What the Earl of Northumberland did for Hariot is, as the world goes, ascribed to patronage ; what Hariot did for the Earl cannot be measured by money or houses, but may be summed up in four words, alike honorable to both, ' they were long friends.' To this day the debt of gratitude from the philosopher to the nobleman is fairly balanced by the similar debt of the nobleman to the philosopher. Hariot's Will, given on pages 193-203, tells the rest of the story of this noble friendship.
It is manifest, however, from many considerations that the noble Earl took a lively and almost officious interest in the public honor and character of his friend, for Hariot appears to have been as careless of his own scientific reputation as his contemporary Shakspeare is said to have been of his literary eminence.
On the other hand, Hariot's interest in the Earl's affairs and family at Sion redound greatly to his credit. He was both an eminent scholar and a remarkable teacher. Earnest students flocked to him for higher education from all parts of the country. Besides the private scientific and professional instruction that from the first he gave to Raleigh, his captains and sea officers, he seems to have had under his scientific tuition and mathematical guidance many young men who afterwards became celebrated; among whom may be mentioned Robert Sidney, the brother of Sir Philip, afterwards Lord Lisle of Penshurst; Thomas Aylesburyof Windsor, afterwards Sir Thomas, the great-grandfather of two queens of England; the late Lord Harrington; Sir William Protheroe and Sir William Lower of South Wales; Nathaniel Torporley of Shropshire; Sir Ferdinando Gorges of Devonshire; Captain Keymis; Captain Whiddon, and many others. Cordial and affectionate letters of most of these men to their venerated master are still preserved.
At Sion were the groves of Hariot's academy.
Yet he with Warner and Hues was constantly passing by the Thames between Sion and the Tower, some three or four hours by oar and tide. They were all three pensioners, or in the pay, of the Earl, though the last two were on a very different footing from that of Hariot as to emoluments and responsible position. They were, however, companions of both the Earl and Sir Walter, and, if tradition is to be believed, they were sometimes joined by Ben Jonson, Dr Burrill, Rev. Gilbert Hawthorne, Hugh Broughton, the poet Hoskins and perhaps others.
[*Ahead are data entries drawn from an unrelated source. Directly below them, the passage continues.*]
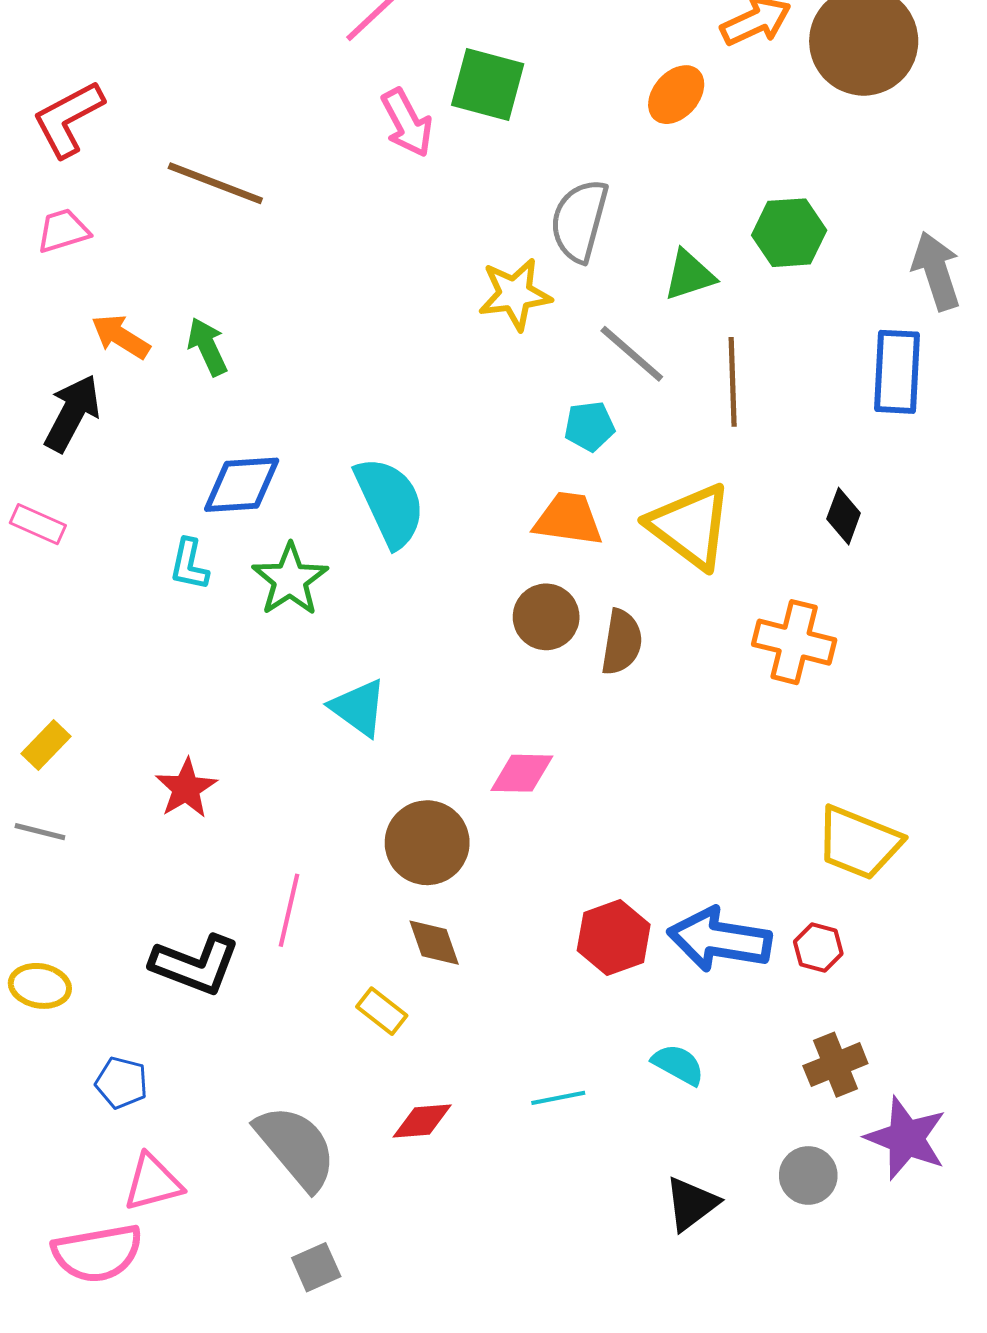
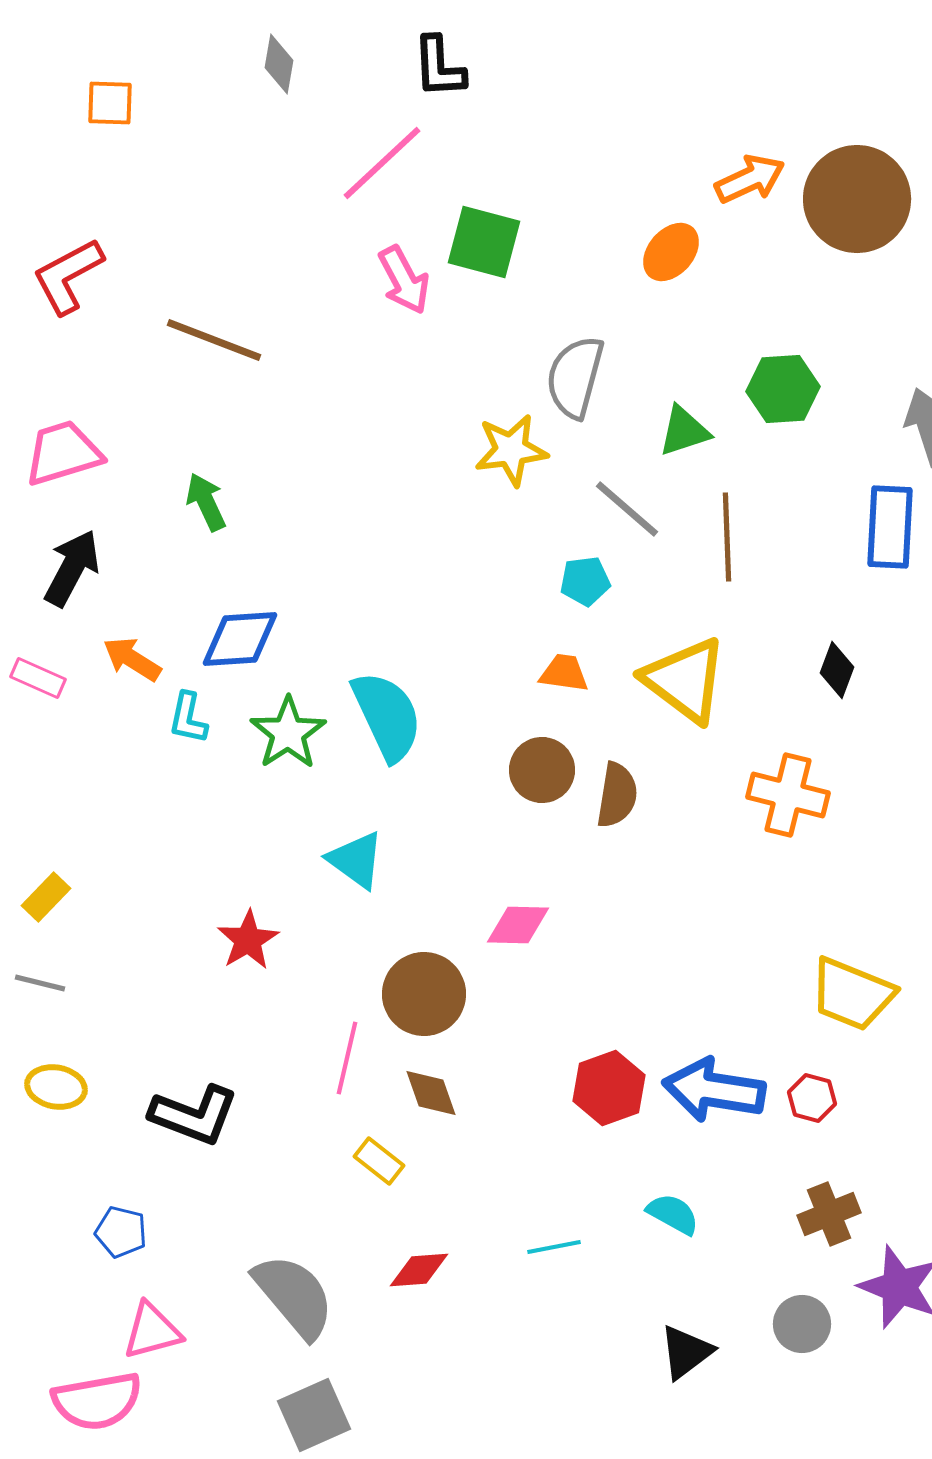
pink trapezoid: (63, 231) -> (63, 453), moved, size x1.5
orange arrow: (121, 337) -> (132, 659), moved
cyan semicircle: (390, 502) -> (387, 716), moved
orange trapezoid: (568, 519) -> (564, 673), size x0.7
red star: (186, 788) -> (248, 940), moved
pink line: (289, 910) -> (347, 1058), moved
yellow ellipse: (40, 986) -> (56, 1087), moved
gray square: (316, 1267) -> (314, 1415), size x1.5

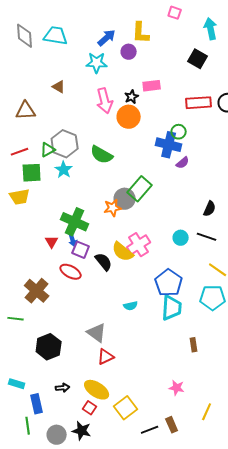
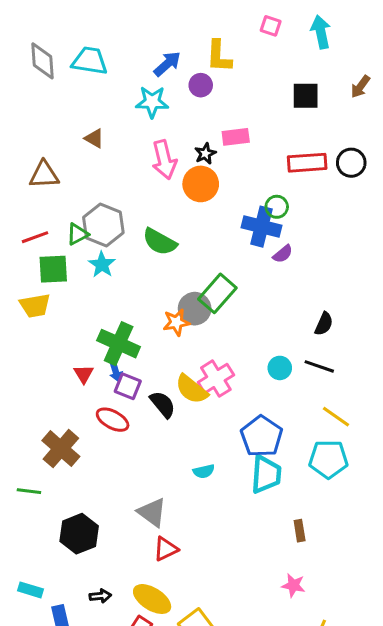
cyan arrow: (211, 29) -> (321, 32), moved
black square: (198, 59) -> (306, 96), turned -30
pink star: (177, 388) -> (293, 585), moved

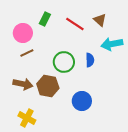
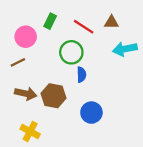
brown triangle: (100, 20) -> (111, 22), turned -40
brown line: (27, 53) -> (18, 62), moved
blue semicircle: (90, 60) -> (81, 75), moved
green circle: (64, 62) -> (71, 52), moved

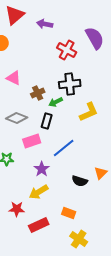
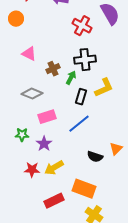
green arrow: (56, 102) -> (71, 78), turned 144
black rectangle: (47, 121) -> (81, 97), moved
purple star: (42, 169) -> (44, 144), moved
red star: (17, 209) -> (32, 170), moved
orange rectangle: (69, 213) -> (84, 189), size x1.6

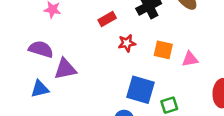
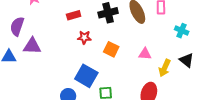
purple semicircle: (41, 49) -> (17, 26), turned -102
pink triangle: (190, 59) -> (145, 54), moved

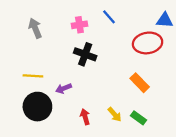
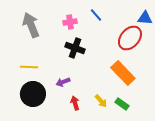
gray arrow: (35, 28) -> (31, 25), size x1.4
red ellipse: (148, 43) -> (130, 38), turned -40
orange rectangle: (140, 83) -> (123, 73), size x1.4
purple arrow: (64, 88) -> (63, 82), moved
The Earl had a large family to be educated, and there is reason to believe that in his absence from Sion Hariot was intrusted for many years with the confidential supervision of some of the Earl's personal affairs at Sion, including the education of his children. How he identified himself with the noble family of his patron may be inferred from these extracts from a letter to Hariot, dated July 19, 1611, of William Lower, one of his loving disciples. Cecil had been fishing out some new evidence of Percy's treason from a discharged servant, and was pressing cruelly upon the prisoner. Lower writes :
I have here [in South Wales] much otium and therefore I may cast awaye some of it in vaine pursuites, chusing always rather to doe some thinge worth nothing then nothing att all. How farre I had proceeded in this, I ment now to have given you an account, but that the reporte of the unfortunate Erles relapse into calamitie makes me beleeve that you are enough troubled both with his misfortunes and my ladys troubles; and so a discourse of this nature would be unseasonable. [And concludes the letter with] But at this time this much is to much. I am sorrie to heare of the new troubles ther, and pray for a good issue of them especiallie for my ladys sake and her five litle ones. [The Countess of Northumberland here referred to was the mother of Sir William Lower's wife, who was Penelope Perrot, daughter of Sir John Perrot, who married Lady Dorothy Devereux, sister of Essex, and for her second husband Henry Percy the gth Earl of Northumberland. Lower died in 1615.]
This responsible trust gave Hariot a good house and home of his own at Sion, with independence and an observatory. He had a library in his own house, and seems to have been the Earl's librarian and book selector or purchaser for the library of Sion House, as well as for the use of the Earl in the Tower. The Earl was a great book-collector, as appears by his payrolls. Books were carried from Sion to the Tower and back again, probably not only for the Earl's own use, but for Raleigh's in his History of the World. Many of these books, it is understood, are still preserved at Petworth, then and subsequently one of the Earl's seats, but now occupied by the Earl of Leconsfield.
To look back a little. Before either Raleigh or Henry Percy was shut up in the Tower, we find one of Hariot's earliest and ablest mathematical disciples, Nathaniel Torporley, a learned clergyman, writing in high praise of him in his now rare mathematical book in Latin, entitled,' Diclides Coelometricx,' or Universal Gates of Astronomy, containing all the materials for calculation of the whole art in the moderate space of two tables, on a new general and very easy system. By Nathaniel Torporley, of Shropshire, in his philosophical retreat, printed in 1602. The exact title is as follows:
Diclides Coelometricæ / Seu / Valvæ Astronomicæ / vniversales / Omnia artis totius numera Psephophoretica in sat modicis / finibus duarum Tabularum Methodo noua, generali,/ & facilima continentes./ Authore Nathale Torporlaeo Salopiensi / in secessu Philotheoro. / Londini / Excudebat Felix Kingston. 1602. / 4°.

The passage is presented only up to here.